In 40 years of raising turkeys on his Mercer farm, Scott Greaney said he’s never seen anything like this year: It’s the first time he’s been sold out of turkeys months before Thanksgiving.

“Just when you think you’ve seen it all, I sold out in September,” Greaney, who operates Greaney’s Turkey Farm said. Greaney sells turkeys wholesale and retail and said there was heavy demand in both this year. “We could not take on any more stores and even if I wanted to, my wife would have me sleeping in the barn if I did.”

With just over two weeks until Thanksgiving, Mainers who haven’t yet ordered their locally sourced turkey may have to put extra effort into finding their bird this year — and be prepared to pay more for it if you do manage to find one.

Turkey farmers are reporting dwindling numbers and even waiting lists for those wanting a local bird for the Thanksgiving table. Much of this, according to those who raise turkeys in Maine, is due to the double whammy coming from reports of a national turkey shortage and a growing interest in sourcing local food in the wake of the pandemic.

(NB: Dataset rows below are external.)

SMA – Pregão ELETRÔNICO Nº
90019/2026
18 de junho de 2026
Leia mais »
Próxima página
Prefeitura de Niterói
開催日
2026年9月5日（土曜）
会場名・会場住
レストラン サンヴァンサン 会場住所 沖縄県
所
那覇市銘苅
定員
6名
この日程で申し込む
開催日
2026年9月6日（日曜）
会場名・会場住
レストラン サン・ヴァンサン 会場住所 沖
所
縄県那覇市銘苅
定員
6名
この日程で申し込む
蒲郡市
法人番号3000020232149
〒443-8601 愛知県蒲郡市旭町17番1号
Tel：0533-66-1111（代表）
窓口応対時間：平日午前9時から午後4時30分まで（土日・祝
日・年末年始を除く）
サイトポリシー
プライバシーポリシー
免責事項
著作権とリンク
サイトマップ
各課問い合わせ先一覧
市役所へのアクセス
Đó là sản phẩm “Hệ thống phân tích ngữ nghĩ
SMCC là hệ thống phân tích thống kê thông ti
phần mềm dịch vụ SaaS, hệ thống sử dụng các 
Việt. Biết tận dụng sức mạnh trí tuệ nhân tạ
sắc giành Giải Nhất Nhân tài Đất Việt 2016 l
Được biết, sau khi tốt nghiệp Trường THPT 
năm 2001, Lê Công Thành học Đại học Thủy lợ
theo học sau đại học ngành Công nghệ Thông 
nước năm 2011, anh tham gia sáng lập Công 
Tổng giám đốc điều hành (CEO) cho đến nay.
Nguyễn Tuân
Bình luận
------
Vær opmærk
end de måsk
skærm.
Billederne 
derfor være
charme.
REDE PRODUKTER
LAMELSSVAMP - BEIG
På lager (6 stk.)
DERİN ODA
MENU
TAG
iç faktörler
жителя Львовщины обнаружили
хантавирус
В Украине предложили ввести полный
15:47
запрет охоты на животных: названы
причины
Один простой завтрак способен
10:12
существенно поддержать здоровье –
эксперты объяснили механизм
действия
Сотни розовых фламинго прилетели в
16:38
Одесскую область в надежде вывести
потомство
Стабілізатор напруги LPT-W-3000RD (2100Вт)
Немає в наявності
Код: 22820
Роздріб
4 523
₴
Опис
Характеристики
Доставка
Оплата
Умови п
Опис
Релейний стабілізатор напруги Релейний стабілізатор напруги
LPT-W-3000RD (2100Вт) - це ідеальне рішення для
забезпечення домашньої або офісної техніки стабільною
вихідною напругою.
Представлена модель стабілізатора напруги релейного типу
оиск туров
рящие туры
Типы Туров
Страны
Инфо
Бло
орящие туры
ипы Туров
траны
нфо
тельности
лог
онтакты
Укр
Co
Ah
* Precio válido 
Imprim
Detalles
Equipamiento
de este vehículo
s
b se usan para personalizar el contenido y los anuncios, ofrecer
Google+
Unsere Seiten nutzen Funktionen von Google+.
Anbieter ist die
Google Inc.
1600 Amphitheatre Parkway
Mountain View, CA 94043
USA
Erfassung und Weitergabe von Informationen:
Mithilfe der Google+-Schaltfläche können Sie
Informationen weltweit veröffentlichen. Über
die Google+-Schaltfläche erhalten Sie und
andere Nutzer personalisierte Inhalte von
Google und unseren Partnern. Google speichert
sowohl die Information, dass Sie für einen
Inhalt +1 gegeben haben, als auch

On the national level, industry officials are saying any fears of a turkey shortage this year are unfounded, despite millions of the birds being euthanized due to outbreaks of the deadly avian influenza earlier this year.

“If you are looking for a turkey product this Thanksgiving, you’ll be able to find one,” according to Joel Brandenberger, president of the National Turkey Federation. “There has been a lot of discussion about whether avian influenza or the general economy is going to affect this holiday season [but] there will be an ample supply of turkeys available.”

Commercially raised turkeys are currently selling for between $1.69 and $2.99 per pound in the Bangor area.

Farm raised turkeys in Maine sell for about double that price, or more, due largely to the increased costs of grain and fuel.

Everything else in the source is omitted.